[Rd] Wishlist: 'quietly' argument for .onAttach() / .First.lib()

Peter Ruckdeschel Peter.Ruckdeschel at uni-bayreuth.de
Wed Apr 19 00:59:39 CEST 2006


Summing up the discussions in this thread, I have built a package
'startupmsg' available (in a first version) for the moment at

http://www.uni-bayreuth.de/departments/math/org/mathe7/R-devel/startupmsg_0.1.tar.gz

(see documentation within)

In particular, I took up suggestions from Seth Falcon's mail as to the
condition system
in R as well as a  suggestion by Brian Ripley in some earlier reply in
this thread
to use options() to control start-up messages.
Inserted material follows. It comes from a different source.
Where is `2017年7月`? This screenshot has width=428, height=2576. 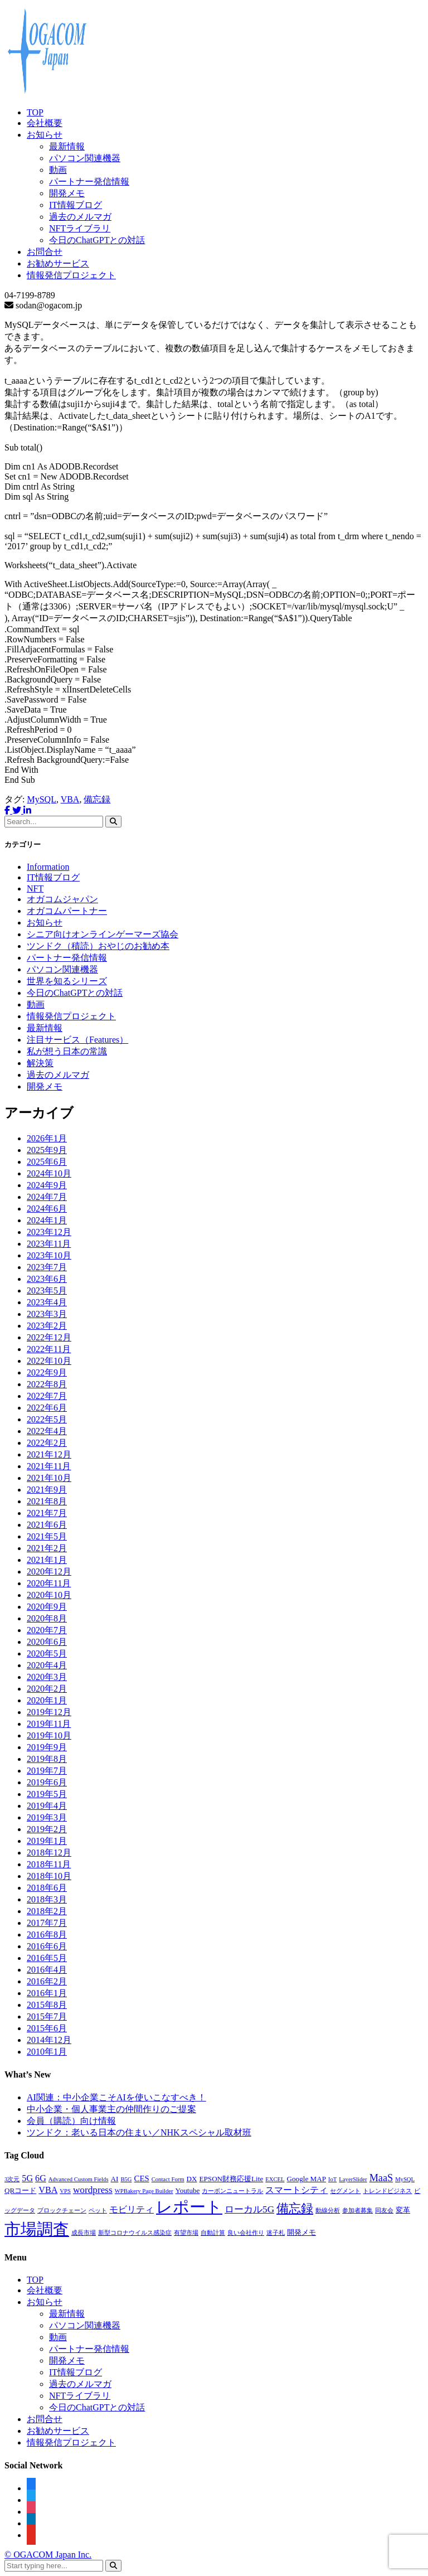 2017年7月 is located at coordinates (47, 1923).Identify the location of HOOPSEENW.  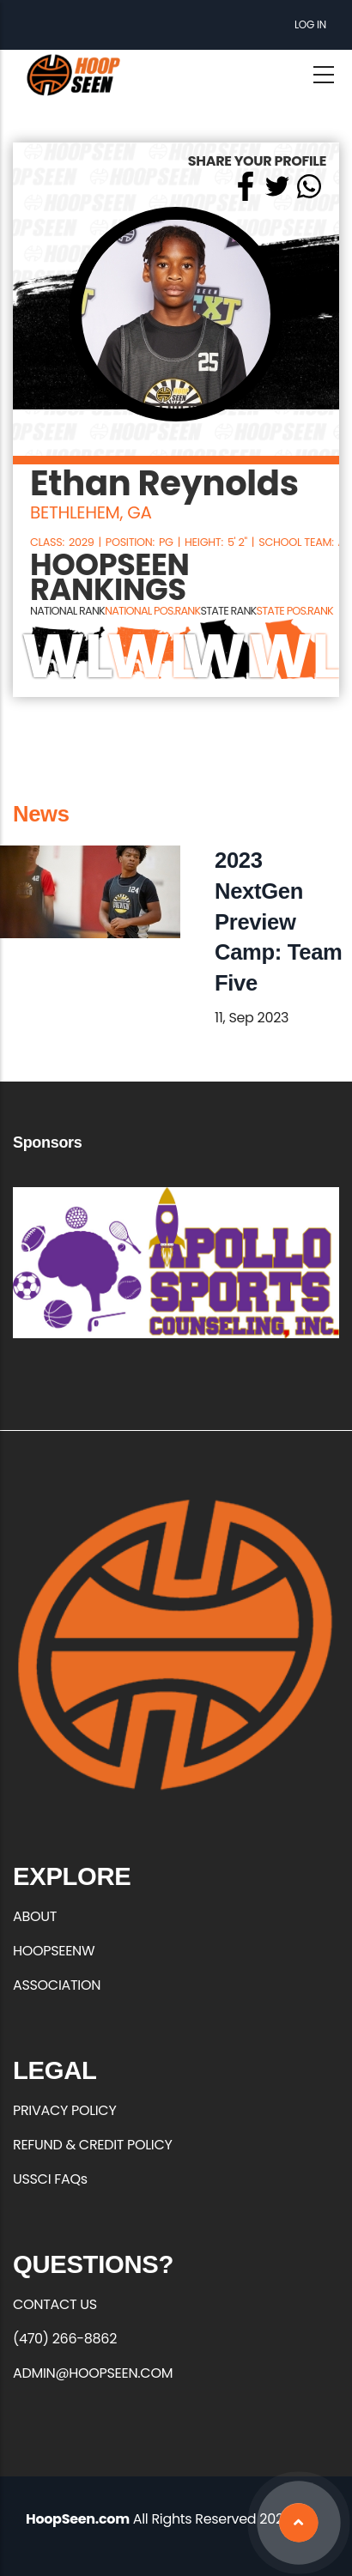
(53, 1951).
Any comments/suggestions are welcome.

If you find 'startupmsg' useful, you might decide to integrate (parts
of) it to the
'utils' package  (or some yet to be built package "packageutils" ) later
on ---
for the moment, I would simply submit it to CRAN in the next days.

Best,
Peter

Seth Falcon <sfalcon at fhcrc.org> writes:
>Paul Roebuck <roebuck at mdanderson.org> writes:
>>Prof Brian Ripley <ripley at stats.ox.ac.uk> writes:
>>> Similarly for Bill Dunlap's proposal: suppressMessages would squelch all
>>> messages from the call, not just the one from your package's startup
code.
>>> Now, at present there may not be any, but that could well change as
>>> message() gets more widely used.
>>
>> I found Bill's suggestion a bit scary myself; suppressing messages
>> when dealing with loading packages seems a bit like disabling the
>> compiler's warning messages - a bad idea. But it was a novel
>> approach.
>
>What's the use case where this would be scary?  suppressMessages
>doesn't supress warnings or errors, just messages.  If the info to be
>communicated to the user is important enough that it would be "scary"
>to not see it, then shouldn't it sent as a a warning or an error?
>
>> Given what you said above, do you favor the suggestion to use
>> message() instead of cat() for the purpose of .onAttach() startup
>> messages? I've seen message() before in the manpages but never saw
>> any documentation on how or when it might be considered appropriate
>> to use.

[...]

>>>>>> On Thu, 13 Apr 2006, Prof Brian Ripley wrote:
>>>>>>> I did think you could make use of an option to decide whether to
>>>>>>> the print the message or not, [snip]

[...]

>> Why would one want to represent a simple non-error message as a
>> condition in the first place?
>
>Because it allows another developer to have control over those
>messages.  That's the beauty of the condition system in R.  
>
>Right now, developers can choose to allow or suppress messages sent
>via message().  With a small change, developers could have a lot more
>control.  The message code could define a restart that would allow a
>developer-specified function to handle the message.  This could be
>useful, for example, to log all messages to a file.

[snip]

>For anyone still with me:
>
>* If there was much concern about squelching "important" messages by
>  accident, then one could define a new subclass of simpleMessage, say
>  startupMessage or blatherMessage, and then suppress just those.
>
>* This use case of handling messages could also be addressed with a
>  logging system like Python's logging module.  Basically, it would
>  allow users to install log handlers, set priorities, etc.